When failure can be a good thing.


Private Investigators often “fail”. Yes, it’s true!

It would be great if we could guarantee a successful outcome to every case. Sometimes it’s hard to judge what “success” is. It is easy to confuse the two.

Failing really can be a good thing!

Keeping in touch with our clients really pays off for us. We recently were annoyed at “failing” to fully locate an individual for a private client. A lot of money was at stake. We just could not house this slippery individual.

He knew he was being sought and he was not making life easy for us. Our subject really didn’t want to be found. He kept on the move and didn’t leave any forwarding addresses.

We had been briefed to find his address.

As professionals, we felt real frustration at not being able to pin him down to a specific address.

However, after some very detailed work, we were able to prove that he was definitely in France at a particular time and date.

As is our way, we had kept our client up to speed on the investigation. It turned out that just putting the suspect in France on a particular day at a particular time was actually enough evidence for our client to make strategic decisions.

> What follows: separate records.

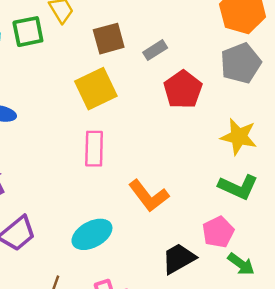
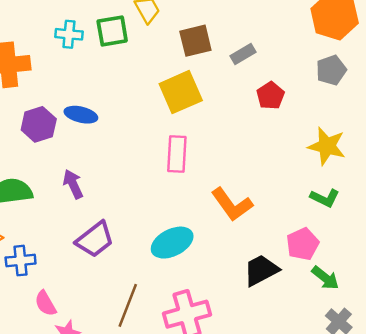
gray pentagon: (241, 63) -> (331, 70), size x0.7
red pentagon: (183, 90) -> (271, 96), size x0.7
green L-shape: (238, 187) -> (325, 198), size x0.7

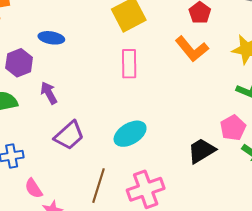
purple hexagon: (39, 124) -> (19, 63), moved
orange L-shape: (232, 204) -> (192, 49), moved

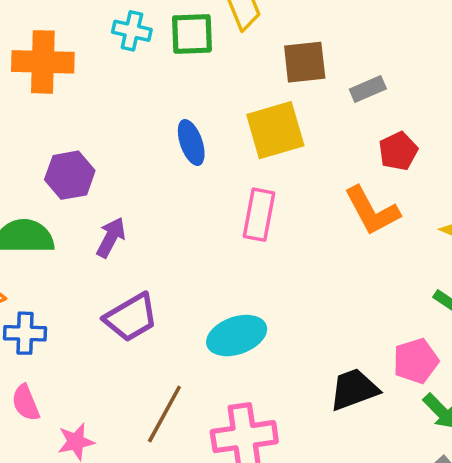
blue ellipse: (51, 38) -> (191, 142), moved, turned 50
purple arrow: (49, 93) -> (111, 237), turned 45
pink semicircle: (34, 188) -> (26, 403), moved

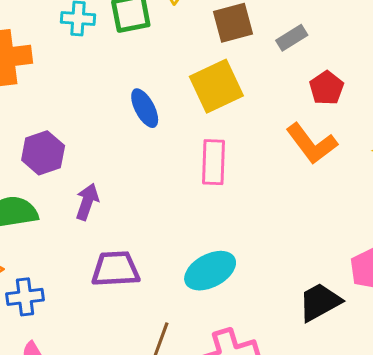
purple trapezoid: (131, 317) -> (115, 269), turned -144

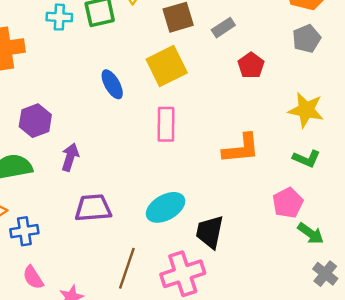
orange L-shape: (312, 144) -> (241, 149), moved, turned -57
black trapezoid: (320, 302) -> (210, 232), moved, turned -48

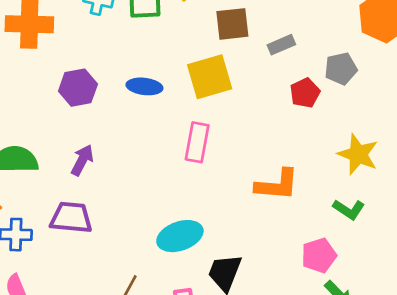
gray pentagon: (307, 39) -> (341, 69), moved
blue ellipse: (112, 84) -> (144, 86), turned -64
purple hexagon: (35, 121) -> (78, 88), moved
purple trapezoid: (93, 208) -> (71, 218), moved

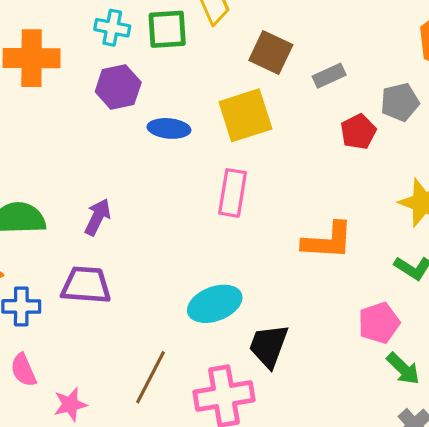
brown square: (232, 24) -> (271, 52), turned 33
purple hexagon: (78, 88) -> (118, 87), moved

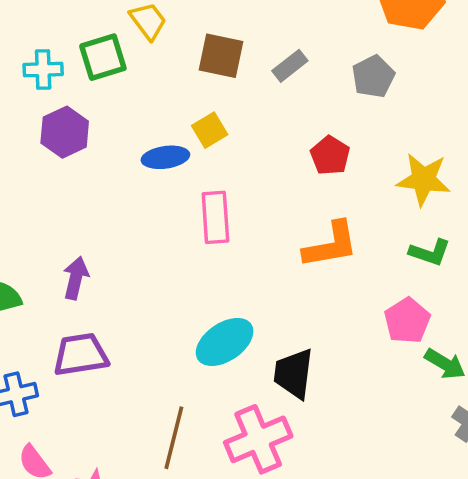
yellow square: (245, 115) -> (210, 130), size x0.6
blue ellipse: (169, 128) -> (165, 157), moved
red pentagon: (358, 132) -> (330, 155), moved

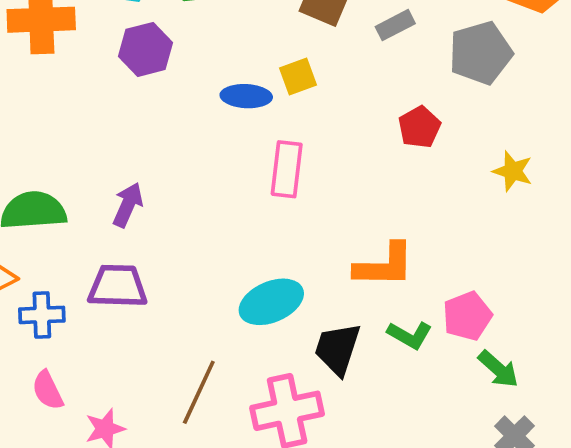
gray pentagon: (373, 76) -> (481, 53), size x1.4
yellow star: (423, 180) -> (513, 171), size x0.7
orange L-shape: (331, 245) -> (384, 265), moved
green L-shape: (430, 252) -> (410, 335), moved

What we felt was a “failure” was really a success from the client’s point of view. Keeping the client updated with our progress saved him money, made him very happy, shortened our investigation considerably and earned us some great feed-back.

As is so often the case, money was the driving force when we were asked to locate a wealthy businessman who had not responded to numerous requests to pay substantial debts. Our solicitor client had not been able to locate him.

We established that he had purchased a house with a woman several years ago. On visiting the area we found the house empty and up for sale. We made discreet enquiries and we proved that our subject had definitely left the UK a year previously. He was now permanently residing in a strife-torn region of the Middle East. Address unknown.

We had failed to definitively locate our subject, which was extremely frustrating.  However we had proved that he was living abroad and had no intention of returning.

Our client was entirely satisfied with that information. It enabled her to advise her client on the likelihood of getting their money back.

The creditor was able to decide that it was no longer economical to pursue the debtor. It saved him from throwing any more good money after bad.

Our open communication with our clients was vital to their decision-making. What we had initially seen as  “failure” was actually success.